Amanda-Users

Re: Problems with Overland Library and Solaris 8

2004-10-11 09:25:09
Subject: Re: Problems with Overland Library and Solaris 8
From: Joshua Baker-LePain <jlb17 AT duke DOT edu>
To: bwkstuttgart AT yahoo DOT de
Date: Mon, 11 Oct 2004 09:20:10 -0400 (EDT)
On Mon, 11 Oct 2004 at 9:26am, bwkstuttgart AT yahoo DOT de wrote

> dumpcycle 1 weeks
> runspercycle 5
> tapecycle 5 tapes
*snip*
> runtapes 2

Note that, theoretically, this is a problem.  Tapecycle should be >= 
runspercycle*runtapes.  In your setup, since you only have 117G worth of 
data, you could easily run with runtapes=1 and be OK.  But as your data 
expands, you'll need more tapes.

> It was horrible.
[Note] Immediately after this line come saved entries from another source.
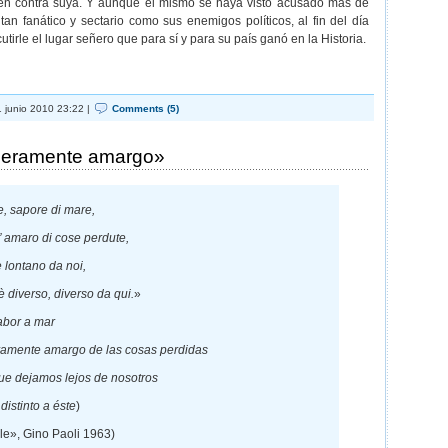
en contra suya. Y aunque él mismo se haya visto acusado más de
an fanático y sectario como sus enemigos políticos, al fin del día
utirle el lugar señero que para sí y para su país ganó en la Historia.
 junio 2010 23:22 |
Comments (5)
igeramente amargo»
e, sapore di mare,
’ amaro di cose perdute,
e lontano da noi,
 diverso, diverso da qui.
»
abor a mar
eramente amargo de las cosas perdidas
ue dejamos lejos de nosotros
istinto a éste
)
le», Gino Paoli 1963)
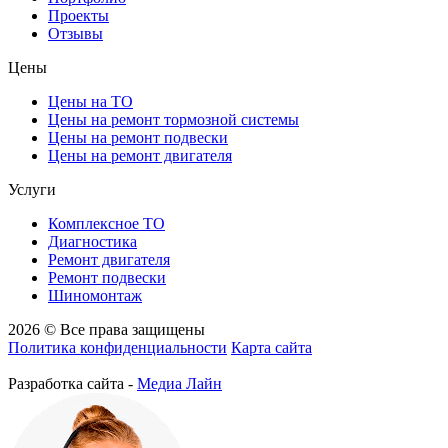
Проекты
Отзывы
Цены
Цены на ТО
Цены на ремонт тормозной системы
Цены на ремонт подвески
Цены на ремонт двигателя
Услуги
Комплексное ТО
Диагностика
Ремонт двигателя
Ремонт подвески
Шиномонтаж
2026 © Все права защищены
Политика конфиденциальности
Карта сайта
Разработка сайта -
Медиа Лайн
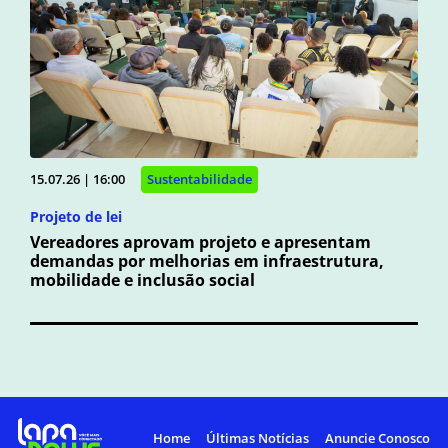
15.07.26 | 16:00
Sustentabilidade
Projeto de lei
Vereadores aprovam projeto e apresentam
demandas por melhorias em infraestrutura,
mobilidade e inclusão social
Home
Últimas Notícias
Anuncie Conosco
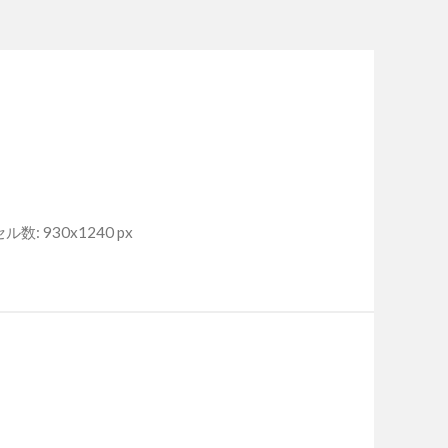
数: 930x1240 px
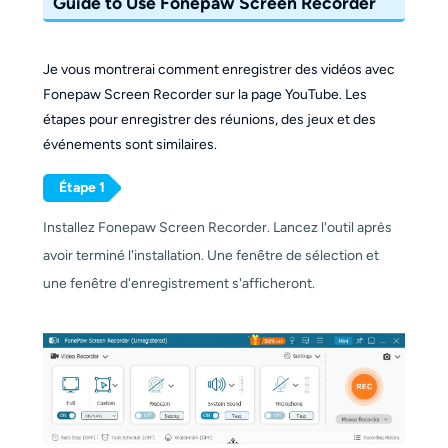
Guide to Use Fonepaw Screen Recorder
Je vous montrerai comment enregistrer des vidéos avec
Fonepaw Screen Recorder sur la page YouTube. Les
étapes pour enregistrer des réunions, des jeux et des
événements sont similaires.
Étape 1
Installez Fonepaw Screen Recorder. Lancez l'outil après
avoir terminé l'installation. Une fenêtre de sélection et
une fenêtre d'enregistrement s'afficheront.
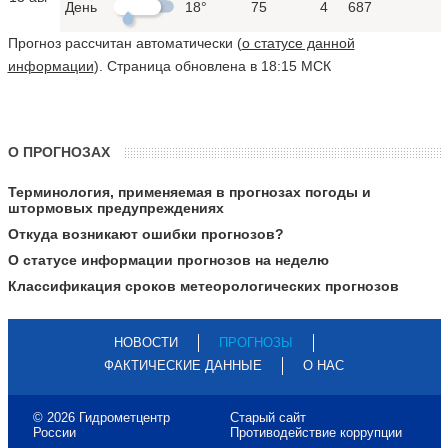
День
18°
75
4
687
Прогноз рассчитан автоматически (
о статусе данной
информации
). Страница обновлена в 18:15 МСК
О ПРОГНОЗАХ
Терминология, применяемая в прогнозах погоды и
штормовых предупреждениях
Откуда возникают ошибки прогнозов?
О статусе информации прогнозов на неделю
Классификация сроков метеорологических прогнозов
НОВОСТИ
ПРОГНОЗЫ
ФАКТИЧЕСКИЕ ДАННЫЕ
О НАС
© 2026 Гидрометцентр
Старый сайт
России
Противодействие коррупции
The complete SUN-Server crashed!!
> There was no response to pings and no chance to get a console over 
> the rsc-board....

Amanda can stress a system pretty well -- there's (sometimes multiple) 
dump streams coming over the network and being written to disk, tape 
getting written to (and thus disk reads occurring), and CPU work 
compressing the indices.  As others have suggested, this smells like an 
OS/server hardware issue.  Stress test the system.  Start some tape 
writes, run bonnie on the disks, start some wgets, (all at the same time, 
of course), and see if you can't catch some system messages if/when the 
server dies.  Remember that amanda really isn't doing anything other than 
calling other standard *nix utilities, and so if amanda can cause a crash, 
you should be able to by hand as well.

> FAIL dumper B /dev/sda10 20041009 0 [data timeout]
*snip*
>   | dump: ACLs in inode #3997763 won't be dumped: Invalid argument
>   ?   DUMP: bread: lseek fails
> ... HUNDREDS OF THESE LINES ...
>   ?   DUMP: bread: lseek fails
>   |   DUMP: 100.00% done at 6154 kB/s, finished in 0:00
>   |   DUMP: 100.00% done at 6474 kB/s, finished in 0:00
>   |   DUMP: 100.00% done at 6598 kB/s, finished in 0:00
>   |   DUMP: 100.00% done at 6682 kB/s, finished in 0:00
>   |   DUMP: 100.00% done at 6774 kB/s, finished in 0:00
>   |   DUMP: 100.00% done at 6843 kB/s, finished in 0:00
>   |   DUMP: 100.00% done at 6888 kB/s, finished in 0:00
>   |   DUMP: 100.00% done at 6929 kB/s, finished in 0:00
>   | dump: ACLs in inode #4849729 won't be dumped: Invalid argument

I'm willing to say that this problem is unrelated to your amanda server 
crashing.  That looks like a sick FS to me, or a bad version of dump, or 
both.  Be sure to use the latest dump/restore (available at 
dump.sourceforge.com) or switch to tar (which won't get the ACLs, if 
you're using those, but I don't think RH9 supports them anyway...).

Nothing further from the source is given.